## Provided material
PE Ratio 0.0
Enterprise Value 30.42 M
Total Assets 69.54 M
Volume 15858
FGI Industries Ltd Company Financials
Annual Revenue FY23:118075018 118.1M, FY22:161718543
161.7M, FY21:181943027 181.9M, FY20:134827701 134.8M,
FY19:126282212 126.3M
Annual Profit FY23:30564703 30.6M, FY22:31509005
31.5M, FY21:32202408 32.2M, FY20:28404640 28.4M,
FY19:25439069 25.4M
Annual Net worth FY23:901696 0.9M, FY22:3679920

* * *

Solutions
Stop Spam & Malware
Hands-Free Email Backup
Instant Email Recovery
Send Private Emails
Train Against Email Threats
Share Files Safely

## Work order
In the entries above, please find the line with "PE Ratio 0.0" and the line with "Annual Net worth", then write out exactly those two lines and every line between them, and nothing more.

## Solution
PE Ratio 0.0
Enterprise Value 30.42 M
Total Assets 69.54 M
Volume 15858
FGI Industries Ltd Company Financials
Annual Revenue FY23:118075018 118.1M, FY22:161718543
161.7M, FY21:181943027 181.9M, FY20:134827701 134.8M,
FY19:126282212 126.3M
Annual Profit FY23:30564703 30.6M, FY22:31509005
31.5M, FY21:32202408 32.2M, FY20:28404640 28.4M,
FY19:25439069 25.4M
Annual Net worth FY23:901696 0.9M, FY22:3679920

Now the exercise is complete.